• _TASK DIRECTIONS_: Each entry must be reproduced precisely as it stands.

(Source data)
------------------------------------------------------------------------

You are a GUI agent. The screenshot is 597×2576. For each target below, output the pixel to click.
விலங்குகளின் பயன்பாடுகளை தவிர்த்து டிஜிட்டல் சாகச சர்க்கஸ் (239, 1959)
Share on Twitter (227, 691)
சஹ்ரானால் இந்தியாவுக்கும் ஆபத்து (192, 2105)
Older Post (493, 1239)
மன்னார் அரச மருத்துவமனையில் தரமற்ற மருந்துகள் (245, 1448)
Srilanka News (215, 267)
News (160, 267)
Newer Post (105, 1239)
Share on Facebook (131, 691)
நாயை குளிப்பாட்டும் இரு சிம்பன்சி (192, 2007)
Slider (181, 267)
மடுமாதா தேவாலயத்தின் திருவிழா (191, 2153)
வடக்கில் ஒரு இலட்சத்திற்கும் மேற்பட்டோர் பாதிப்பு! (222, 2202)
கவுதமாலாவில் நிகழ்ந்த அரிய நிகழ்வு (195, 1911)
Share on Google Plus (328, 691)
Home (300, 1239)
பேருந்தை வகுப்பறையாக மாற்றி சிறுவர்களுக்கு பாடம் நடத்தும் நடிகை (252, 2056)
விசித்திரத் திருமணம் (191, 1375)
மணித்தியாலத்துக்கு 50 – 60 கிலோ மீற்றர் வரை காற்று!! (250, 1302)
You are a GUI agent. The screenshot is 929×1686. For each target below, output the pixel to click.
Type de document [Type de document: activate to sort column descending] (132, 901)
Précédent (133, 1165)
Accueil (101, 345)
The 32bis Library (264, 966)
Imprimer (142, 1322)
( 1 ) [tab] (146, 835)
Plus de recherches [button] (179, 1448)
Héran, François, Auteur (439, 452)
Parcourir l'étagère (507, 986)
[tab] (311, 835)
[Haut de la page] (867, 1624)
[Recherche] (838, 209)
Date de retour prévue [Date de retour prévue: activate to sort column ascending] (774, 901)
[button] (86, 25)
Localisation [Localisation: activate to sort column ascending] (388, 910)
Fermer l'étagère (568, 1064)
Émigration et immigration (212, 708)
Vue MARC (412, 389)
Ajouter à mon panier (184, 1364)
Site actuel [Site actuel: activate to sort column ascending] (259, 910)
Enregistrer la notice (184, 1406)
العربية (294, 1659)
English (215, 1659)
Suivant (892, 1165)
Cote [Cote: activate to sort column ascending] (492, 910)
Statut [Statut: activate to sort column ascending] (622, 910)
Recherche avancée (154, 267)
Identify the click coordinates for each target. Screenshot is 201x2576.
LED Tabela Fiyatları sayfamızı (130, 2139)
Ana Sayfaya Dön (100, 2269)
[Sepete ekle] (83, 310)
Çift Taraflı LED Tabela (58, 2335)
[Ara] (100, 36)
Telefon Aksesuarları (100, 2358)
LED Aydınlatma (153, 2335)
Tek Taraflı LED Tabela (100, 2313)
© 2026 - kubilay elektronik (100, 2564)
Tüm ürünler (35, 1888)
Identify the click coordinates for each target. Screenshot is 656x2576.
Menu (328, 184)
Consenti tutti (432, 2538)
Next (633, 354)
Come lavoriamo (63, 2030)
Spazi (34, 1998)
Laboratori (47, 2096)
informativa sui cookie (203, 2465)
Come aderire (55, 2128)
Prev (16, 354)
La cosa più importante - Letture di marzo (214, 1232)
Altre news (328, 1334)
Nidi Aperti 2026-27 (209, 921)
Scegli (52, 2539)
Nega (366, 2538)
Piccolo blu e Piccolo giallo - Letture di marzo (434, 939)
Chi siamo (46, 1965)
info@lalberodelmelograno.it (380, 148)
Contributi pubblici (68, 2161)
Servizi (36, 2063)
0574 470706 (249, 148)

------------------------------------------------------------------------

• _EXPECTED ANSWER_:
You are a GUI agent. The screenshot is 597×2576. For each target below, output the pixel to click.
விலங்குகளின் பயன்பாடுகளை தவிர்த்து டிஜிட்டல் சாகச சர்க்கஸ் (239, 1959)
Share on Twitter (227, 691)
சஹ்ரானால் இந்தியாவுக்கும் ஆபத்து (192, 2105)
Older Post (493, 1239)
மன்னார் அரச மருத்துவமனையில் தரமற்ற மருந்துகள் (245, 1448)
Srilanka News (215, 267)
News (160, 267)
Newer Post (105, 1239)
Share on Facebook (131, 691)
நாயை குளிப்பாட்டும் இரு சிம்பன்சி (192, 2007)
Slider (181, 267)
மடுமாதா தேவாலயத்தின் திருவிழா (191, 2153)
வடக்கில் ஒரு இலட்சத்திற்கும் மேற்பட்டோர் பாதிப்பு! (222, 2202)
கவுதமாலாவில் நிகழ்ந்த அரிய நிகழ்வு (195, 1911)
Share on Google Plus (328, 691)
Home (300, 1239)
பேருந்தை வகுப்பறையாக மாற்றி சிறுவர்களுக்கு பாடம் நடத்தும் நடிகை (252, 2056)
விசித்திரத் திருமணம் (191, 1375)
மணித்தியாலத்துக்கு 50 – 60 கிலோ மீற்றர் வரை காற்று!! (250, 1302)
You are a GUI agent. The screenshot is 929×1686. For each target below, output the pixel to click.
Type de document [Type de document: activate to sort column descending] (132, 901)
Précédent (133, 1165)
Accueil (101, 345)
The 32bis Library (264, 966)
Imprimer (142, 1322)
( 1 ) [tab] (146, 835)
Plus de recherches [button] (179, 1448)
Héran, François, Auteur (439, 452)
Parcourir l'étagère (507, 986)
[tab] (311, 835)
[Haut de la page] (867, 1624)
[Recherche] (838, 209)
Date de retour prévue [Date de retour prévue: activate to sort column ascending] (774, 901)
[button] (86, 25)
Localisation [Localisation: activate to sort column ascending] (388, 910)
Fermer l'étagère (568, 1064)
Émigration et immigration (212, 708)
Vue MARC (412, 389)
Ajouter à mon panier (184, 1364)
Site actuel [Site actuel: activate to sort column ascending] (259, 910)
Enregistrer la notice (184, 1406)
العربية (294, 1659)
English (215, 1659)
Suivant (892, 1165)
Cote [Cote: activate to sort column ascending] (492, 910)
Statut [Statut: activate to sort column ascending] (622, 910)
Recherche avancée (154, 267)
Identify the click coordinates for each target. Screenshot is 201x2576.
LED Tabela Fiyatları sayfamızı (130, 2139)
Ana Sayfaya Dön (100, 2269)
[Sepete ekle] (83, 310)
Çift Taraflı LED Tabela (58, 2335)
[Ara] (100, 36)
Telefon Aksesuarları (100, 2358)
LED Aydınlatma (153, 2335)
Tek Taraflı LED Tabela (100, 2313)
© 2026 - kubilay elektronik (100, 2564)
Tüm ürünler (35, 1888)
Identify the click coordinates for each target. Screenshot is 656x2576.
Menu (328, 184)
Consenti tutti (432, 2538)
Next (633, 354)
Come lavoriamo (63, 2030)
Spazi (34, 1998)
Laboratori (47, 2096)
informativa sui cookie (203, 2465)
Come aderire (55, 2128)
Prev (16, 354)
La cosa più importante - Letture di marzo (214, 1232)
Altre news (328, 1334)
Nidi Aperti 2026-27 (209, 921)
Scegli (52, 2539)
Nega (366, 2538)
Piccolo blu e Piccolo giallo - Letture di marzo (434, 939)
Chi siamo (46, 1965)
info@lalberodelmelograno.it (380, 148)
Contributi pubblici (68, 2161)
Servizi (36, 2063)
0574 470706 (249, 148)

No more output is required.